The door sill assembly of the present invention may be used with an elevator system that employs a two-speed sliding telescopic door arrangement. FIG. 5 shows a telescopic door system that may be used in conjunction with the door sill assembly of the present invention. An fast-speed door 30 is suspended from above and has a lower section that is guided by the sill assembly of the present invention in the same manner that is described above. A slow-speed door 31, which moves slower than and preferably about half the speed of the fast-speed door, is also provided and both doors are suspended above the sill plate 6, which is mounted to a sill support assembly 20. In FIG. 5, the doors are shown in their closed position and slide horizontally to the right to open. The slow-speed door 31 is parallel to the fast-speed door 30 and has a door surface that faces at least a portion of the fast-speed door. When both doors are open, the door surfaces may face substantially the entire fast-speed door. A dual track assembly 33 is mounted near the bottom of the slow-speed facing surface 32. The dual track assembly 33 has first and second downwardly facing channels 34 and 35. (See also FIGS. 7 and 8). A stationary slow-speed door guide 36 is fastened with a bracket 37 to the support sill assembly 20 near the right edge of the slow-speed door, when the doors are in their closed position. (See FIGS. 5, 6, and 10). The slow-speed door guide 36 engages the first channel 34. When the slow-speed door 31 opens by moving to the right, the first channel 34 slides along and is guided by the stationary slow-speed door guide 36. The dual track assembly 33 is restricted from moving in a direction perpendicular to the door surface 32. A moving slow-speed door guide 49 is mounted to the second door bracket 40. (See FIGS. 5, 6 and 9). The moving slow-speed door guide 49 rides in the second channel 35. The moving slow-speed door guide 49 is free to travel in direction parallel to the dual track assembly 33 but is restricted from moving in a direction perpendicular to the dual track assembly 33. Accordingly, the slow-speed door 31 is restricted from moving in a direction perpendicular to the dual track assembly 33 which is parallel to the slow-speed door surface 32.

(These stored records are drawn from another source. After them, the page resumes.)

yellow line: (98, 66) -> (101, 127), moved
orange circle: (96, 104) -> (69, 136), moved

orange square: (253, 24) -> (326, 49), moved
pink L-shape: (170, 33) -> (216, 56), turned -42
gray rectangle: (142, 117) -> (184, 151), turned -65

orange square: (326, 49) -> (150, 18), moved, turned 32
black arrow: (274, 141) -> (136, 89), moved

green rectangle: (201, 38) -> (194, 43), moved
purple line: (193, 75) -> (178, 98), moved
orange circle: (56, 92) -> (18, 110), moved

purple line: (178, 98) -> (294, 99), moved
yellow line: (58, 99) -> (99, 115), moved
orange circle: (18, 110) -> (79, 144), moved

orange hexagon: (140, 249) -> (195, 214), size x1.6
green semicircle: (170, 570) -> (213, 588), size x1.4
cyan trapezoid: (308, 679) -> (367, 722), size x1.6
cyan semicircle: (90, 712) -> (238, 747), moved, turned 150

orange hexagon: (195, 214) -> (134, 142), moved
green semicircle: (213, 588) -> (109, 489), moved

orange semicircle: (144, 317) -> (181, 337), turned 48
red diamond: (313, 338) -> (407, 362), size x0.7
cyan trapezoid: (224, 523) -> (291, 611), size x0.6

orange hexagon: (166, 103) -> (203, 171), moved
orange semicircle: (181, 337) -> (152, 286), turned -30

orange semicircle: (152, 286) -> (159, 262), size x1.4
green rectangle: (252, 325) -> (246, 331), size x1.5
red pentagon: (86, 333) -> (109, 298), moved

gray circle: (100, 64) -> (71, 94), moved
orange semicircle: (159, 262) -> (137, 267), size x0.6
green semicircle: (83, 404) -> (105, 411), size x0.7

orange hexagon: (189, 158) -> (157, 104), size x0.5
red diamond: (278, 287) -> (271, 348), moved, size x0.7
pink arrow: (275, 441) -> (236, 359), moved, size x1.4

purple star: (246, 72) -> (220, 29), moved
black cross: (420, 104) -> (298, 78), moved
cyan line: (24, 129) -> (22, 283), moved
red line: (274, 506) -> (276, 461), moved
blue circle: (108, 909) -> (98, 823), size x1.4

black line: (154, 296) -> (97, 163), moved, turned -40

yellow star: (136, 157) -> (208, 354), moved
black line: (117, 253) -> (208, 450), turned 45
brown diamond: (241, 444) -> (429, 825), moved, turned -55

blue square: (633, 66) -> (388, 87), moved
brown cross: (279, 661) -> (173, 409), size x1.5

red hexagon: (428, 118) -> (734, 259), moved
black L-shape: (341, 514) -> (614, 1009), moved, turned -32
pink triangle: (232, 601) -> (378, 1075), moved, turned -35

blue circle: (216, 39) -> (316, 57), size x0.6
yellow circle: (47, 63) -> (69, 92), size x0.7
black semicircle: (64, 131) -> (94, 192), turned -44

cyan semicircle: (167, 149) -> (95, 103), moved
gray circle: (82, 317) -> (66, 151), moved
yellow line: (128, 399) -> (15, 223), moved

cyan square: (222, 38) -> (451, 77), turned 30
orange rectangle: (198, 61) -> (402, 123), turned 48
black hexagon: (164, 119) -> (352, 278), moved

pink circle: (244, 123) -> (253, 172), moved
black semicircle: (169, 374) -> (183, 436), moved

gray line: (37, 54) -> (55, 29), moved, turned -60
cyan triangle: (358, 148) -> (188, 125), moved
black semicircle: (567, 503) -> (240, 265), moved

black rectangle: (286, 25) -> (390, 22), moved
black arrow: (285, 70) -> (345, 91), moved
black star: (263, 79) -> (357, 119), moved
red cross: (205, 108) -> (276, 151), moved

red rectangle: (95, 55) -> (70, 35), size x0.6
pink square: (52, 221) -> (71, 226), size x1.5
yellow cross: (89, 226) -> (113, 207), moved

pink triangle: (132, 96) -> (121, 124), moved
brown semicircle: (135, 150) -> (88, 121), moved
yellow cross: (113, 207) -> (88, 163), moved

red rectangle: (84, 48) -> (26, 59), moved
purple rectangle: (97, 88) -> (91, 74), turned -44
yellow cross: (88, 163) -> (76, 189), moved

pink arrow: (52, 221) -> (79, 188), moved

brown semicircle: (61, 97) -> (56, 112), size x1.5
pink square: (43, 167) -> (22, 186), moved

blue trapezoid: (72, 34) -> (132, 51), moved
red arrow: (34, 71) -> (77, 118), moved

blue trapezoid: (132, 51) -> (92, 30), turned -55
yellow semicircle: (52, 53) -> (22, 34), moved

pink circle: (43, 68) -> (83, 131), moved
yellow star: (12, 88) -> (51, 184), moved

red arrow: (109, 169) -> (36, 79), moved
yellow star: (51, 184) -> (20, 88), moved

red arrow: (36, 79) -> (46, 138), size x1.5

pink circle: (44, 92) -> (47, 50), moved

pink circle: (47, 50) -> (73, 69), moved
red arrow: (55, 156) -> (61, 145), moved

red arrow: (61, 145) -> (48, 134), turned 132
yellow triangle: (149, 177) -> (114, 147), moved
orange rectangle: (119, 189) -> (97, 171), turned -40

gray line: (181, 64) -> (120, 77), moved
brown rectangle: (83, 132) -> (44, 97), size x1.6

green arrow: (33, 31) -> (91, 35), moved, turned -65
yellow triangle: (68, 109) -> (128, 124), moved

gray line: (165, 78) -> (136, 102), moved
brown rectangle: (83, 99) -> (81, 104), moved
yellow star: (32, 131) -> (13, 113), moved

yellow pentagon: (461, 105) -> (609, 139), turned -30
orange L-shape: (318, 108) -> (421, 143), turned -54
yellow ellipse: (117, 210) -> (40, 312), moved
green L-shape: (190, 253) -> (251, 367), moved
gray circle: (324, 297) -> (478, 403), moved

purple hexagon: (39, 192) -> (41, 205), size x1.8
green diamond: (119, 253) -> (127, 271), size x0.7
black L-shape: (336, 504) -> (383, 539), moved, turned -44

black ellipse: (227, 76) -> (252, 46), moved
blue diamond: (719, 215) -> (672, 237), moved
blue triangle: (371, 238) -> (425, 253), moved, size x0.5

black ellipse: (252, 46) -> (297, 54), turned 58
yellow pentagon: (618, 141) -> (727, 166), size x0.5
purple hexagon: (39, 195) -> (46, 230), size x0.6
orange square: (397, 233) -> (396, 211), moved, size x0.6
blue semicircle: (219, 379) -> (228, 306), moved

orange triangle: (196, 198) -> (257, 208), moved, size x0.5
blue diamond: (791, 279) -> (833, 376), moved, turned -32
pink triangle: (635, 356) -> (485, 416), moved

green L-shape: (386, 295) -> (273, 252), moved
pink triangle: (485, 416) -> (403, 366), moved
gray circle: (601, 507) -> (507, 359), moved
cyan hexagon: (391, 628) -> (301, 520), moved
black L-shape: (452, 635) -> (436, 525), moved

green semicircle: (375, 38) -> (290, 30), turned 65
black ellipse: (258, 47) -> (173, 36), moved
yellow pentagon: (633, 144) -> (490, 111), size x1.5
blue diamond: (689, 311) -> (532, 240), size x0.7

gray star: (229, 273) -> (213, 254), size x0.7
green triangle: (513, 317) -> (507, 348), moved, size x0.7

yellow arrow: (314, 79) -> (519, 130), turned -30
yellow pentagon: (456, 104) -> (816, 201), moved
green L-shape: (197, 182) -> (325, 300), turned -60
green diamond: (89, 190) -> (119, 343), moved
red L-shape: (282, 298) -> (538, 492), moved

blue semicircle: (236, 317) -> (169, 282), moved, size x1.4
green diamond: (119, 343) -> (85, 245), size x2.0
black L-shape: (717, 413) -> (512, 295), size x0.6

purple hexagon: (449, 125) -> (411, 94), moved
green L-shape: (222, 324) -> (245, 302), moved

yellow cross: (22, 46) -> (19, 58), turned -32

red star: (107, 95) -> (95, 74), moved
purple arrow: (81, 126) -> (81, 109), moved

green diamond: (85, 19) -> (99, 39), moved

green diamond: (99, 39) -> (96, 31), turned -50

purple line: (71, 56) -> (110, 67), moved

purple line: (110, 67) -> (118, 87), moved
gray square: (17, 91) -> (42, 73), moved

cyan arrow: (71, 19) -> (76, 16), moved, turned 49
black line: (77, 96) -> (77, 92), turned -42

Those skilled in the art will recognize that, although the invention has been described with reference to a sill plate and/or sill support assembly, these elements are not required in every embodiment. In some embodiments, the support sill may be mounted below or adjacent to a floor surface that is located below the sliding doors; thus eliminating the need for a sill plate. When the present invention is used with sliding elevator car doors, the support sill and/or sill plate may be dispensed with and the rail mounted either directly below the elevator car floor or mounted on a suitable structure that is mounted below the elevator car floor.